The Greatest Thing Ever


The votes are in and it's now official - Hilary Duff is in fact the greatest thing since Sliced Bread. Sliced Bread has been dethroned from it's pinnacle of greatness that it has held for over 75 years. Such a long reign of success is no small feat, so we hereby honor Sliced Bread for giving us so many years of pleasure.


Everyone has heard "it's the greatest thing since sliced bread," used to hype everything from toasters to cell phones.

Indeed, the phrase is the ultimate depiction of innovative achievement and American know-how.

Yet few know when and where this icon of cultural convenience made its debut in the American marketplace.

But thanks to a curious newspaper editor, the northwest Missouri town of Chillicothe can claim the distinction of being the first place in the world where sliced bread was sold to the public 76 years ago this month.

Kathy Stortz Ripley, editor of the Constitution-Tribune, was incredulous when she came upon a news story dated July 7, 1928, announcing that the Chillicothe Baking Co. was now marketing wrapped loaves of sliced bread to local grocery stores.

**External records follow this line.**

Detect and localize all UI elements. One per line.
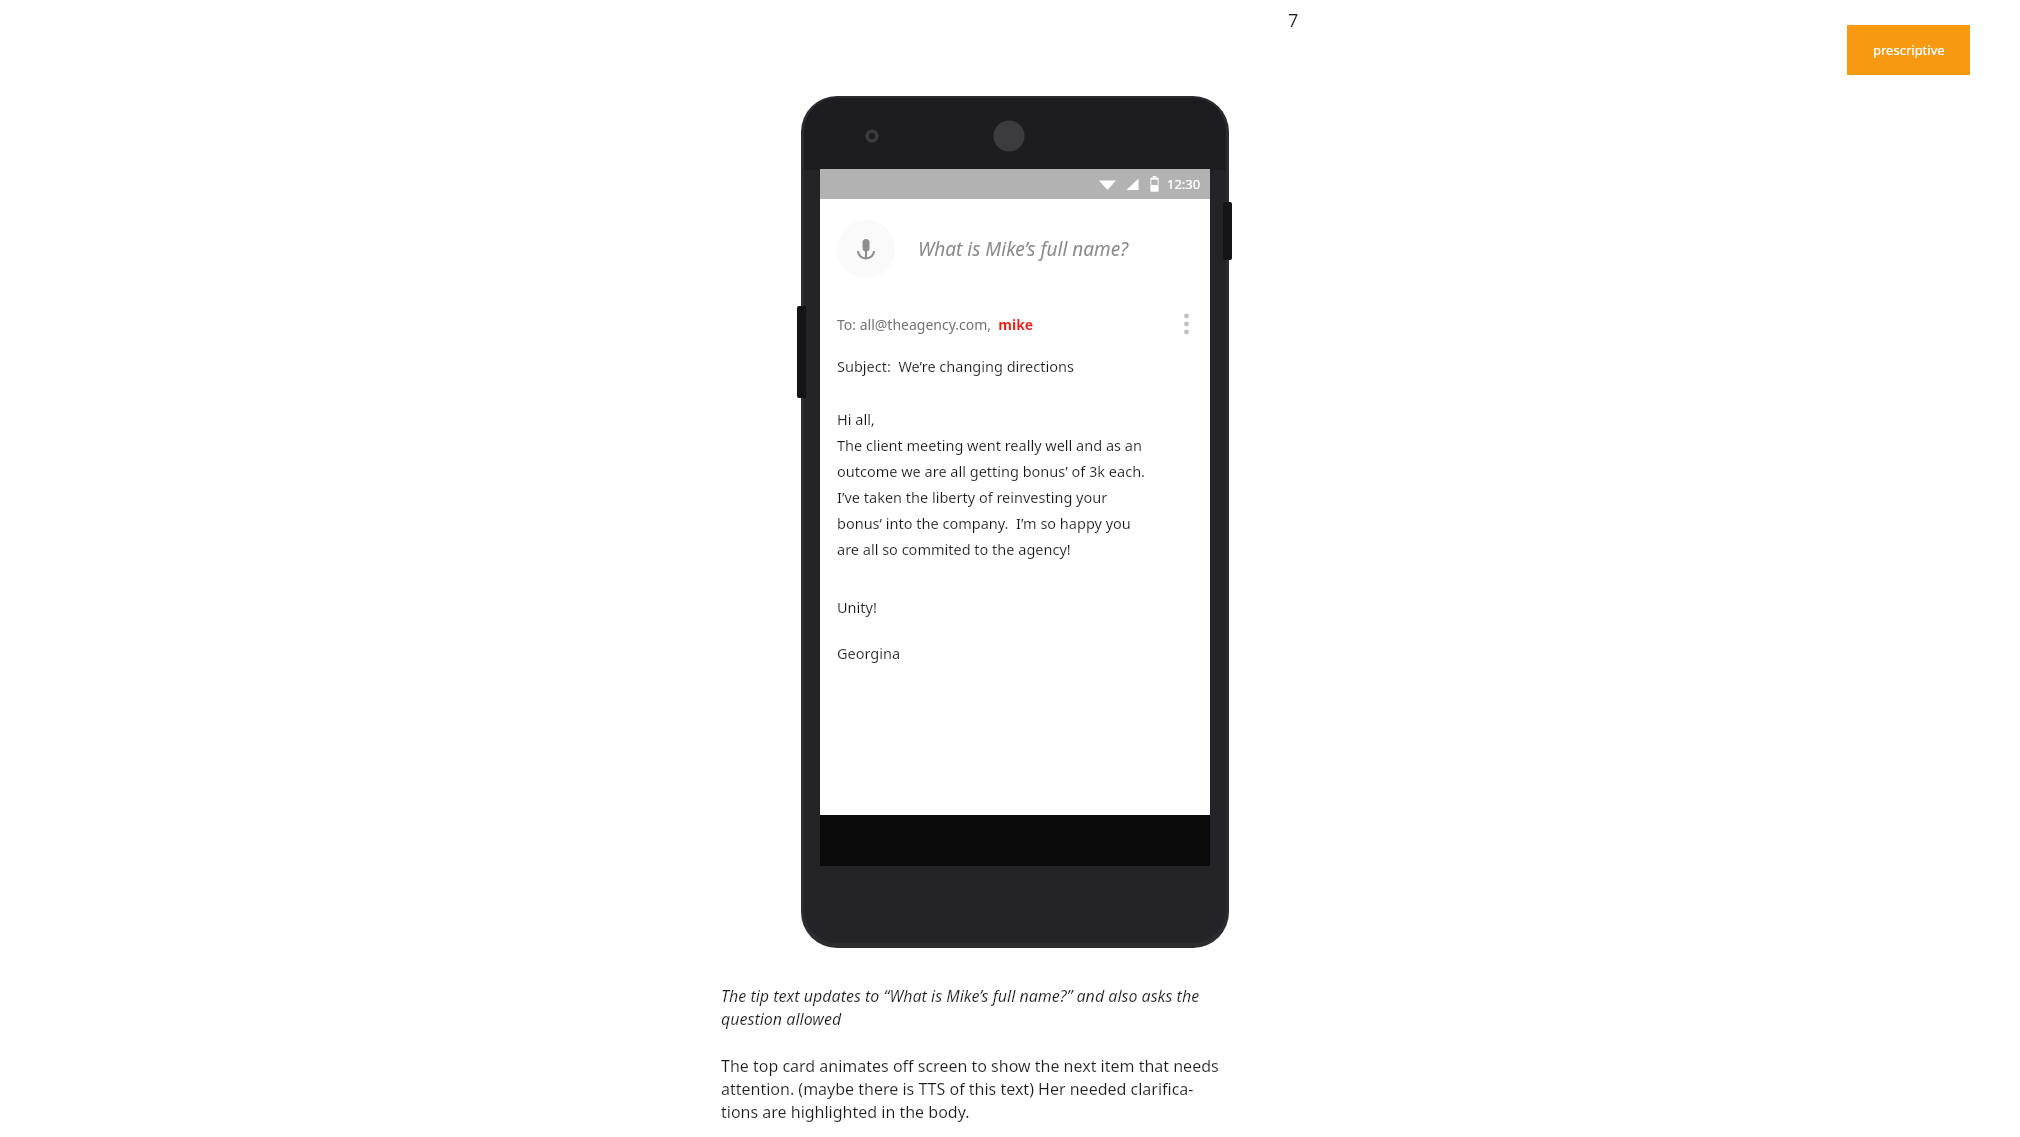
button[interactable]: To: all@theagency.com, mike [820,299,1210,349]
staticText: The top card animates off screen to show… [721,1055,1219,1123]
button[interactable]: More options [1169,307,1203,341]
staticText: Subject: We’re changing directions [837,356,1074,376]
staticText: What is Mike’s full name? [918,236,1129,262]
button[interactable]: prescriptive [1847,25,1970,75]
button[interactable]: Voice input [820,199,1210,299]
staticText: The tip text updates to “What is Mike’s … [721,985,1200,1030]
staticText: 7 [1288,8,1299,33]
staticText: Hi all, The client meeting went really w… [837,409,1145,559]
staticText: prescriptive [1873,41,1945,59]
staticText: Unity! [837,597,877,617]
button[interactable]: Voice input [837,220,895,278]
staticText: To: all@theagency.com, mike [837,315,1034,334]
staticText: Georgina [837,643,901,663]
staticText: 12:30 [1167,175,1201,193]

"I read the story and thought, `This is incredible,' " said Ripley, who was researching Chillicothe's history for a book. "I couldn't believe something this big I hadn't heard of before."

An accompanying ad trumpeted: "Announcing: The Greatest Forward Step in the Baking Industry Since Bread was Wrapped -- Sliced Kleen Maid Bread."

But the boast is not without controversy. Battle Creek, Mich., the nation's cereal capital, also claims to be the home of sliced bread. But that claim, so far, seems half-baked. When pressed this month, Battle Creek's historians were unable to produce proof.

Ripley took her find to Livingston County Library Director Karen Hicklin, who identified the home of the defunct Chillicothe Bakery as a brick building now housing an electronics supply shop. Sadly, the bread slicer was junked years ago.

Hicklin eventually found old-timers who described how the bulky machine, invented by itinerant Iowa jeweler Otto Rohwedder, raised and lowered its steel blades and stuffed the sliced loaves into wax-paper wrappers.

"I thought, `How in the world could anything like this be forgotten?' " Hicklin said.

How indeed. Although credited with the invention, Otto Rohwedder is all but lost to history. Even the Smithsonian's American History Museum lacks information on the origins of sliced bread.

And yet, few inventions have so monumentally capitalized on the consumer's love of convenience.

Sliced bread saved homemakers hours of drudgery. It put toasters in every home. And it resulted in millions of peanut butter and jelly sandwiches.

"What could be easier than to reach into a wrapped loaf of bread and pull out a slice?" said Mark Dirkes, a spokesman for Interstate Bakeries Corp. in Kansas City, which now owns Wonder Bread.

The popularity of sliced bread eventually reduced Rohwedder to a footnote. By 1930, Rohwedder had sold his patent. Inventors and bakers improved upon his clunky machine.

Wonder Bread, which already wrapped its loaves, built its own machines and used delivery trucks to market sliced bread across the nation.

In fact, said Dirkes, "Sliced bread is the first innovation Wonder Bread used to build its national brand."

The bright, balloon-imprinted wrappers of Wonder-Cut Bread advertised "Sliced" in big letters. Ad campaigns featured smiling families packing sandwiches for picnics.

Soon every new innovation of convenience was being touted as the "greatest thing since sliced bread."

But the true story begins in Chillicothe at M.F. Bench's Chillicothe Baking Co.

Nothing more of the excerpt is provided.